Depuis, j’étais restée coincée sur cette recherche, et sur le mystère entourant le départ de Jeanne pour Paris, vers 1910. Tout ce que je savais, c’est qu’en juillet 1911, elle avait mis au monde une petite fille de père inconnu, Denise, reconnue quelques jours plus tard par Daniel Karcher. Ma belle mère a toute sa vie pensé que sa mère avait quitté la Charente parce qu’elle n’y avait plus de famille.
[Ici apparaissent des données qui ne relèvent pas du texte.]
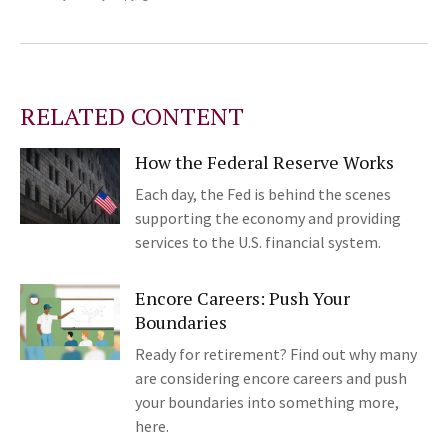
RELATED CONTENT
How the Federal Reserve Works
Each day, the Fed is behind the scenes
supporting the economy and providing
services to the U.S. financial system.
Encore Careers: Push Your
Boundaries
Ready for retirement? Find out why many
are considering encore careers and push
your boundaries into something more,
here.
Jamais elle n’a su qu’elle avait deux oncles, une tante, plusieurs cousins germains et même une grand mère maternelle, quelque part au sud de la Garonne.

C’est grâce à Mélanie, une consoeur généablogueuse qui tient l’excellent blog Murmures d’ancêtres que j’ai enfin pu progresser dans cette recherche, et en savoir plus sur les trois frères Dabzat. J’avais cherché sans succès leurs fiches matricules en Dordogne et en Charente. Point de Dabzat, aucun des trois frères, nulle part. Fin juin, la Haute Vienne, mon dernier espoir, a mis en ligne ses registres d’état civil. Mais les registres matricules n’étaient toujours pas disponibles. C’est alors que Mélanie s’est proposé d’aller voir pour moi aux archives à Limoges. Et c’est là qu’elle a trouvé les fiches matricules de Paul, Jean et Henri, et me les a fait parvenir. Qu’elle en soit encore une fois très chaleureusement remerciée.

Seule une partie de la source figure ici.